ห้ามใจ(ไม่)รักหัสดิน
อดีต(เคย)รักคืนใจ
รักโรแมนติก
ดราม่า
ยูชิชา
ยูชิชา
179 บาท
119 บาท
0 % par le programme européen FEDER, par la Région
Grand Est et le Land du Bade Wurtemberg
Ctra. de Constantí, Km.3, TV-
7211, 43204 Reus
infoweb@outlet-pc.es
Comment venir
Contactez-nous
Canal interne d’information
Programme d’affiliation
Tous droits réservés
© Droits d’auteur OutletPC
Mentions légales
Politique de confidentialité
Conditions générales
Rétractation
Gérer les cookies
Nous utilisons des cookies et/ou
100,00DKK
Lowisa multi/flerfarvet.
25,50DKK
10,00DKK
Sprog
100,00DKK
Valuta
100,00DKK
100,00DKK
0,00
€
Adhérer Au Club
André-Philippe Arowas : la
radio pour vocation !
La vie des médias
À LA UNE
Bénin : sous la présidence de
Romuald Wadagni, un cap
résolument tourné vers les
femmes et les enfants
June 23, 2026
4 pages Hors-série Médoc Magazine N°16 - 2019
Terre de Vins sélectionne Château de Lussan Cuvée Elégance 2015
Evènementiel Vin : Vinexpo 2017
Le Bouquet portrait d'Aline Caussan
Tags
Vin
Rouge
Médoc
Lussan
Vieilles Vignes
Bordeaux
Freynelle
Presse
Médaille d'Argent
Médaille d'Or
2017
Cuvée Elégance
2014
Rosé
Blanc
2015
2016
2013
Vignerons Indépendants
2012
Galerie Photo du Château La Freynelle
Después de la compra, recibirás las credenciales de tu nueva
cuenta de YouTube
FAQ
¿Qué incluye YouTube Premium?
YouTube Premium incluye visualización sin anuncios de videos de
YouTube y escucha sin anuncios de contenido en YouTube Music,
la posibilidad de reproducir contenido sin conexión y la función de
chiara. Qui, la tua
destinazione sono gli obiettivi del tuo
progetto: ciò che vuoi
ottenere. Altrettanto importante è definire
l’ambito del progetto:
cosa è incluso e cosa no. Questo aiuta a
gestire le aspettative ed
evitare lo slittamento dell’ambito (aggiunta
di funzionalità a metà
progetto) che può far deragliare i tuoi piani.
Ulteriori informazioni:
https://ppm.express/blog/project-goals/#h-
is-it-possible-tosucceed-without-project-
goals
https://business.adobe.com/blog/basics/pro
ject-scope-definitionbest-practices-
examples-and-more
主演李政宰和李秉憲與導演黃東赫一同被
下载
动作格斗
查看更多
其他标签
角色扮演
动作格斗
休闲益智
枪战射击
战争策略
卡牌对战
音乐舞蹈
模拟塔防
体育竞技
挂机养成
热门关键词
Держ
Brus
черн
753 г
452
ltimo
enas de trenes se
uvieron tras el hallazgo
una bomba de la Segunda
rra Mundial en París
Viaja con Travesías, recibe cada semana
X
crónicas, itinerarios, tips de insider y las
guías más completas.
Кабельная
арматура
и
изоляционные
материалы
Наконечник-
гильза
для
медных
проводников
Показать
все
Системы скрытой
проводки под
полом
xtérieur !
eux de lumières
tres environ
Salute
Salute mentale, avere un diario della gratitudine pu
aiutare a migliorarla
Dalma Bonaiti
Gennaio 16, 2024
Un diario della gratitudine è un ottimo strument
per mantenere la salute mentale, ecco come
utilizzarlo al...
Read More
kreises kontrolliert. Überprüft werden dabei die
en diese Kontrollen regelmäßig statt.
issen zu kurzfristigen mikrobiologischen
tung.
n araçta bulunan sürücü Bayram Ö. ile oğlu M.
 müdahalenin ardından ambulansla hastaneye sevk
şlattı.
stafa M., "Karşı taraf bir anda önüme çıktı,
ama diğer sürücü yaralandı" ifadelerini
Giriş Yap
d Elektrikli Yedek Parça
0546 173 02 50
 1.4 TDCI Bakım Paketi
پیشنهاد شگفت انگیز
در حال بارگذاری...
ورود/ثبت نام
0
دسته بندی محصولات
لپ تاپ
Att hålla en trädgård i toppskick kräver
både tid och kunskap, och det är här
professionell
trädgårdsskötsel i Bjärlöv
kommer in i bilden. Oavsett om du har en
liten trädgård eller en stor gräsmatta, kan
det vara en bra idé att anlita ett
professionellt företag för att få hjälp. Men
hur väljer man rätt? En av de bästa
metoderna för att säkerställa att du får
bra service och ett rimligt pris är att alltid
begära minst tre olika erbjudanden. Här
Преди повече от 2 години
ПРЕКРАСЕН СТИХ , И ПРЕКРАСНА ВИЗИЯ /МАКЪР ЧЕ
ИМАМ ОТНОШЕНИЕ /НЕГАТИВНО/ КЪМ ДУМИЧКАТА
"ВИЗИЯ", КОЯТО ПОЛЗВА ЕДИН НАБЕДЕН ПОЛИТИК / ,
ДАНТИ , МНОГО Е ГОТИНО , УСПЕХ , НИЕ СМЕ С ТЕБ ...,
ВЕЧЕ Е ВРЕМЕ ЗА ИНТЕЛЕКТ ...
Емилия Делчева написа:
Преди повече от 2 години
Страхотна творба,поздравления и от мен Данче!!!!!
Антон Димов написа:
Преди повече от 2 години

•••••

▶ **How to complete this task**
In the listing above, find the line containing "guías más completas." and the line containing "Un diario della gratitudine è", then quote both, plus every line between them, exactly as written.

▶ **Expected answer**
guías más completas.
Кабельная
арматура
и
изоляционные
материалы
Наконечник-
гильза
для
медных
проводников
Показать
все
Системы скрытой
проводки под
полом
xtérieur !
eux de lumières
tres environ
Salute
Salute mentale, avere un diario della gratitudine pu
aiutare a migliorarla
Dalma Bonaiti
Gennaio 16, 2024
Un diario della gratitudine è un ottimo strument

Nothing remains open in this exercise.